Grounds 4–7:  errors in jury directions

  1. The applicant also submitted that the trial judge erred in his jury directions.  It is unnecessary to discuss this issue in detail, because I have already upheld the first ground of appeal. I therefore make only brief remarks on these grounds.

  1. The applicant’s outline of argument submitted that his Honour erred in directing the jury in relation to:

·whether the applicant engaged in a course of conduct (ground 4);

·the intention necessary to constitute the offence of stalking (ground 5);

·the requirement that the jury must be unanimous as to the acts which they found the applicant engaged in with the intent necessary to constitute the offence of stalking (ground 6).

It was also said that this Honour had not sufficiently related the evidence to the offence of stalking (ground 7).

Ground 4:  Course of conduct

  1. Under Crimes Act 1958, s 21A the offence of stalking requires proof that the accused has engaged in “a course of conduct” involving specified activities. The applicant’s outline of argument submitted his Honour erred in telling the jury that—

“I do not think that it is really in issue in this case that there was a course of conduct undertaken.”
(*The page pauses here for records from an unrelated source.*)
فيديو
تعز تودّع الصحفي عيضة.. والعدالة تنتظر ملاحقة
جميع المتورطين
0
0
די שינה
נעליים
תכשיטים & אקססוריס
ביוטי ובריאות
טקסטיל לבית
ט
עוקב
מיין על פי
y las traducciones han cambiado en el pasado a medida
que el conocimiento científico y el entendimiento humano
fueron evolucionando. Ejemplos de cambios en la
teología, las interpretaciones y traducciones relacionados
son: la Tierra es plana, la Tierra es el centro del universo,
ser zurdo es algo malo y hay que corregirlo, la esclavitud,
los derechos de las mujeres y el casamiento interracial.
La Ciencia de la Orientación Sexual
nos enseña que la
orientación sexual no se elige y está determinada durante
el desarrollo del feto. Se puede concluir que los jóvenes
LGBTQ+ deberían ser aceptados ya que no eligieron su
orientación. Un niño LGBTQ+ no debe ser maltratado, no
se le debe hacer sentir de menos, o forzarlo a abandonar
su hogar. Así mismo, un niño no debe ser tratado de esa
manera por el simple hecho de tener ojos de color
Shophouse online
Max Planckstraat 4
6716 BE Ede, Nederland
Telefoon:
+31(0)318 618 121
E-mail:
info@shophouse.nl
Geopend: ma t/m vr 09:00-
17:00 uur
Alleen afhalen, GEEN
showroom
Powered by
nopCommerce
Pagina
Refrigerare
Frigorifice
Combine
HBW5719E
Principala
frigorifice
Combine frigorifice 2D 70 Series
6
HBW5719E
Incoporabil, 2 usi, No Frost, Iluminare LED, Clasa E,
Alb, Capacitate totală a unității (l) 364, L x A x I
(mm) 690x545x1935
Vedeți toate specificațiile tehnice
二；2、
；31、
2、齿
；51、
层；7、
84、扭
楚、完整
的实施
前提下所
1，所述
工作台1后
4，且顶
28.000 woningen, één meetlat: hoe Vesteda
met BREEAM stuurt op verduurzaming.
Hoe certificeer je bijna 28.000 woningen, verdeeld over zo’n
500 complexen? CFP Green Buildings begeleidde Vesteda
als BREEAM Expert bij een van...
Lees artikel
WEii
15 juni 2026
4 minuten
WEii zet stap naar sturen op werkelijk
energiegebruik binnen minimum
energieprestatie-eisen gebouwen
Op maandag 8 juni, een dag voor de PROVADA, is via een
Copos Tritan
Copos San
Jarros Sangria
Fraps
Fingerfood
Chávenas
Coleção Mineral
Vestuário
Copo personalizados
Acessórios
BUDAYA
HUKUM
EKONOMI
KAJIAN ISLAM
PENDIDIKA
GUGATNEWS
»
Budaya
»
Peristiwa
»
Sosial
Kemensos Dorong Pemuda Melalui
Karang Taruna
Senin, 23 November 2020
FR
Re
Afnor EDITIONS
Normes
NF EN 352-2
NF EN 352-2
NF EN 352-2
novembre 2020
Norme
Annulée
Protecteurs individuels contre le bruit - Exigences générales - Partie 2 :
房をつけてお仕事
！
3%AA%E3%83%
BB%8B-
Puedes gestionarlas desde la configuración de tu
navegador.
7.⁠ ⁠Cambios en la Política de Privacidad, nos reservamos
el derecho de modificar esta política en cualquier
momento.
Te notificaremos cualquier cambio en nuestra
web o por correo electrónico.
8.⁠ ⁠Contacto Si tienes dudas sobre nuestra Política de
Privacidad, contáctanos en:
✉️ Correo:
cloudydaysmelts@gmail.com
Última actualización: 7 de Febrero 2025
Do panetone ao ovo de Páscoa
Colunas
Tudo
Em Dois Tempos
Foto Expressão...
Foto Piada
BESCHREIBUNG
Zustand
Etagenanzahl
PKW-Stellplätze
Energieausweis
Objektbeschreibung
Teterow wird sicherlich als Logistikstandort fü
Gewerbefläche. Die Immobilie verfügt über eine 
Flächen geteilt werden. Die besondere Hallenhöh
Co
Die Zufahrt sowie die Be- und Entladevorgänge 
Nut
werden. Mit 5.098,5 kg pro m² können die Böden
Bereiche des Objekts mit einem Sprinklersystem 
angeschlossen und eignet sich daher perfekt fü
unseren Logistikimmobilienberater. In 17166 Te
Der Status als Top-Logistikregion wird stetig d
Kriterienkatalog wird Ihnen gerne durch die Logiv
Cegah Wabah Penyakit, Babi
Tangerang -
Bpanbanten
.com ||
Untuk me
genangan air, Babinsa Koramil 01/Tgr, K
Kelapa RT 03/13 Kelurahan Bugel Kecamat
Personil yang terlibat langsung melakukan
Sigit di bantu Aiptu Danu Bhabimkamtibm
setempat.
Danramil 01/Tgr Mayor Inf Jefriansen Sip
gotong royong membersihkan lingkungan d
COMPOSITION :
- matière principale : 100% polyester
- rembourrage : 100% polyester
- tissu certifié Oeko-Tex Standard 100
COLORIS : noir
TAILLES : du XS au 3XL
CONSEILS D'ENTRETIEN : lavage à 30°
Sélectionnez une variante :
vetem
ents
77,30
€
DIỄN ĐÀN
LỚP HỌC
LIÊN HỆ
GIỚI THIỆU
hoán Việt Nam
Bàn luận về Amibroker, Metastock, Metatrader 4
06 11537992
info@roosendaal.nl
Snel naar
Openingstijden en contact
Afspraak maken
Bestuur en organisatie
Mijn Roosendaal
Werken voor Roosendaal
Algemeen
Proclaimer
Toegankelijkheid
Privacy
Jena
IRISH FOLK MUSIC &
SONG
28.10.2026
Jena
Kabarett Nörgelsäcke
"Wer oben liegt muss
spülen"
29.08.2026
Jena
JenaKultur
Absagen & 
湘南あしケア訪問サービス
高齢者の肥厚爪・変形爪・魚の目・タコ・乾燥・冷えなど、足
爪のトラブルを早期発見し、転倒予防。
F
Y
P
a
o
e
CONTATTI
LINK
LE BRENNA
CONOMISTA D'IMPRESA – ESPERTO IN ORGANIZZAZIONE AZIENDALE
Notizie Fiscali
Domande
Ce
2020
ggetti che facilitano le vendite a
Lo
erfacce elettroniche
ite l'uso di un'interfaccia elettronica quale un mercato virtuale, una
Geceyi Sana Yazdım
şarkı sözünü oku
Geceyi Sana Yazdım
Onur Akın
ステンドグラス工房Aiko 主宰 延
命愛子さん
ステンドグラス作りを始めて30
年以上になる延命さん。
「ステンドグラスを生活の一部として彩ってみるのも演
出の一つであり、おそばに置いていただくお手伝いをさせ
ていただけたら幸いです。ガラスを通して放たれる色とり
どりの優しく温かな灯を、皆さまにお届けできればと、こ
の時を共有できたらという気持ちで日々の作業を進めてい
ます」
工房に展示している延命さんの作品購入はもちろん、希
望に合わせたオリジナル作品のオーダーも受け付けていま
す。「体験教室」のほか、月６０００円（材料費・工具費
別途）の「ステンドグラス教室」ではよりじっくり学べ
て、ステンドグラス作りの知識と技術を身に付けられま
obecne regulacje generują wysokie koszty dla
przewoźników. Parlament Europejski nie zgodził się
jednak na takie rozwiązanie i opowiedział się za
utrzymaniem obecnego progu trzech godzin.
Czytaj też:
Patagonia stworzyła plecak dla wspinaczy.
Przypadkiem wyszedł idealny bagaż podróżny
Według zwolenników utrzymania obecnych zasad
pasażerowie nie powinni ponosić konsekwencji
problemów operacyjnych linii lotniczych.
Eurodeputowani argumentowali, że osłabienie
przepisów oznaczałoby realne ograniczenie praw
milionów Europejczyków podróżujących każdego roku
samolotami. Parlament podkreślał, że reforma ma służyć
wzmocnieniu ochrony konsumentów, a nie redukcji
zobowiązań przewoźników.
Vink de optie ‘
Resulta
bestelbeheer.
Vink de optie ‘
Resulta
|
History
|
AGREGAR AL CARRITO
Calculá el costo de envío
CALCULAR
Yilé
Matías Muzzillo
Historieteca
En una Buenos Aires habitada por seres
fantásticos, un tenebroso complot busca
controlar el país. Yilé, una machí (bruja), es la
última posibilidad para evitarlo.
  1. The meaning of “course of conduct” was examined by Nettle J in Berlyn v Brouskos.[26] In that case the appellant, a 19 year old boy, had written a letter addressed to a 65 year old woman who lived nearby. It made sexual allusions about her. The appellant put the letter in her screen door very early in the morning and rang her door bell. The woman gave evidence that over the next half an hour he rang her door bell again several times and on one of those occasions he was naked. It was submitted for the appellant that even if he had rung the bell several times over the period of half an hour this did not amount to a “course of conduct” within s 21A. The appellant appealed from the decision of the Magistrate on the question of law of whether the conduct was capable of constituting the offence of stalking.

    [26](2002) 134 A Crim R 111. See also Thomas v Campbell (2003) 9 VR 136, 150.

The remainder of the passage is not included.